Monday, February 21, 2022

Is Conventional Wisdom Wrong About Revenue Growth?

The conventional wisdom is that enterprise services, underpinned by internet of things use cases, offer the biggest new revenue sources for service providers, but that remains to be seen. 


Ericsson data suggests internet access--across mobile and fixed domains--could well supply the greatest revenue lift, and most of that will come from consumer segments of the market. 


Consumer services including mobile, fixed voice, broadband, TV and video services accounted for an average of 56 percent of revenues for service providers globally in 2019, according to Ericsson. 


In the mobile market, the consumer business generated 79 percent of overall mobile broadband revenues for service providers and this is expected to increase to 81 percent by 2024, Ericsson also predicts. 


On the other hand, business customer revenues represented up to 44 percent of total revenues. The issue is the extent to which business or consumer markets will add the most incremental revenue upside in the 5G and coming eras, says Grandview Research.
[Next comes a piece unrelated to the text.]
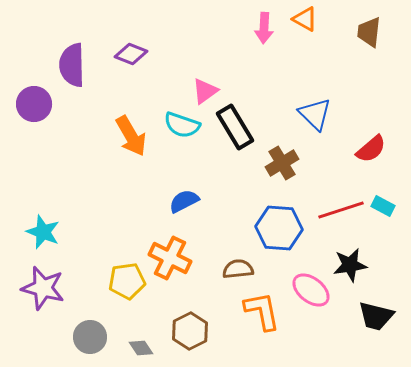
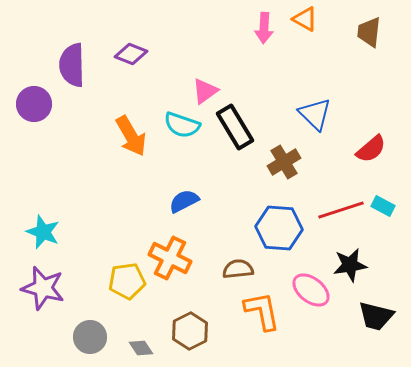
brown cross: moved 2 px right, 1 px up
The point is that consumer services might yet prove to be the driver of industry revenue growth over the next decade, despite the growing importance of new use cases including internet of things, edge computing and private networks that are primarily viewed as enterprise or business sources. 


Much will hinge on how fast some legacy sources including mobile voice, fixed voice and linear entertainment subscription revenues fall. 


Net change then is dictated by how fast new sources can grow, as well as how fast average revenue per account can grow in the key internet access area.


Aside from total market growth, some firms will see key revenue drivers shift as a result of market share gains or losses.


Fixed wireless might be key for some contestants while mobile market share shifts will drive growth for some contestants. The consumer market is likely to dominate results in those cases.